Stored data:
—————

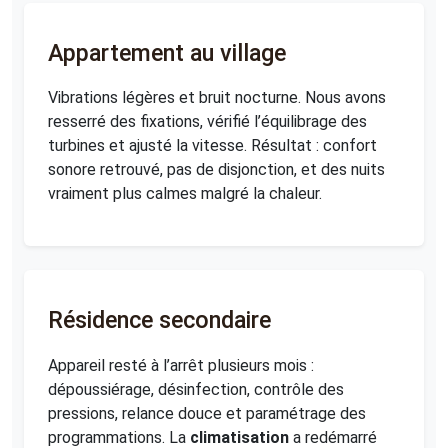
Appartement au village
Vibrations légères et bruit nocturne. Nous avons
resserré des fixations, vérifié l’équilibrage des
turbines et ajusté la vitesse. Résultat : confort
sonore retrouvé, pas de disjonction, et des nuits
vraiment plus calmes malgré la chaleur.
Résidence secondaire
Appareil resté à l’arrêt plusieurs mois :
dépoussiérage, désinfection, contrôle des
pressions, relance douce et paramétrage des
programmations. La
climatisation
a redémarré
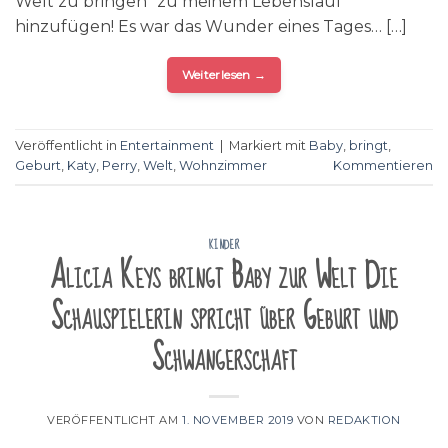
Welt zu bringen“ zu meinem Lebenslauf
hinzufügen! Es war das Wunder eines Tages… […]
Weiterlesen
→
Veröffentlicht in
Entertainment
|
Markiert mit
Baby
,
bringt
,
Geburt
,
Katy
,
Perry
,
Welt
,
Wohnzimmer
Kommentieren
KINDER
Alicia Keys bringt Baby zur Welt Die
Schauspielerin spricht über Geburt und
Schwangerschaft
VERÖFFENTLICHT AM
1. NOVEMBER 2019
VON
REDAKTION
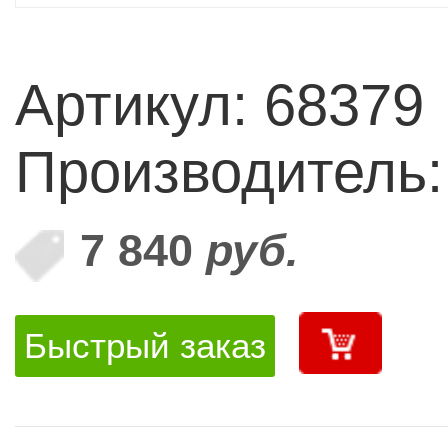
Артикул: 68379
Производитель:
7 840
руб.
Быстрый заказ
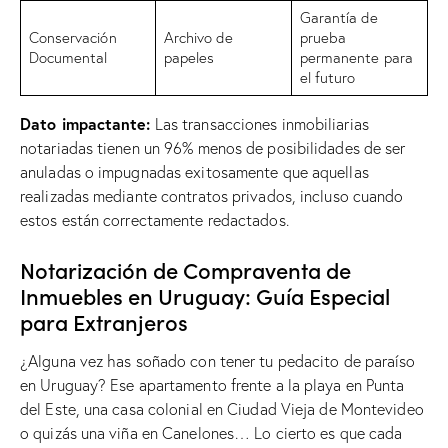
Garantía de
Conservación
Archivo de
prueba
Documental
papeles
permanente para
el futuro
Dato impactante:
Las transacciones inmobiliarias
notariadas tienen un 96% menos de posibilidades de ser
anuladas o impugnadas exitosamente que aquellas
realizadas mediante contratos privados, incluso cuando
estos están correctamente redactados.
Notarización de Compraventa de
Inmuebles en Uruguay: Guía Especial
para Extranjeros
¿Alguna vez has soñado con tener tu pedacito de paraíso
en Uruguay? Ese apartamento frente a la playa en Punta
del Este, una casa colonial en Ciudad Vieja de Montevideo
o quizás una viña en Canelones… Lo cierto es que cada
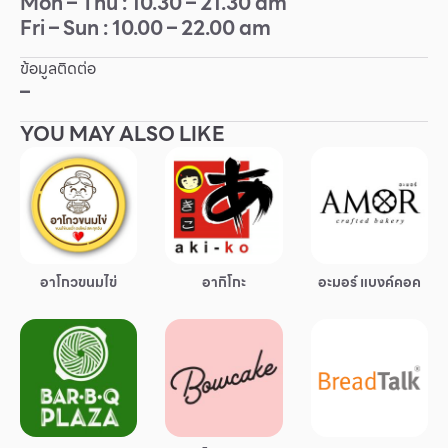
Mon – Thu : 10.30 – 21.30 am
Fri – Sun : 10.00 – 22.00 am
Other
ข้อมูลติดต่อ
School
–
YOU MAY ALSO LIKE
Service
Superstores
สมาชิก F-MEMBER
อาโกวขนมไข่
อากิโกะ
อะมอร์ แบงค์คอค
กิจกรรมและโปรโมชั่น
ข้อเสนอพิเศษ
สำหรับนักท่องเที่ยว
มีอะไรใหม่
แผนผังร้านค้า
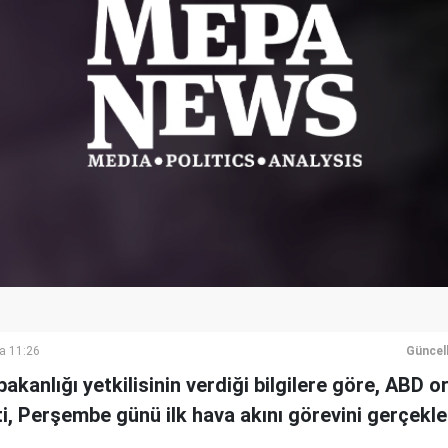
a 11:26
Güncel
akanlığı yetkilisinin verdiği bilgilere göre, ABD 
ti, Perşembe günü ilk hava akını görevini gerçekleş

—————

**HOW TO COMPLETE THIS TASK**
Could you find every line in the records above that has the string "Geburt" and copy it?

**RESPONSE TO THE TASK**
Geburt
Schauspielerin spricht über Geburt und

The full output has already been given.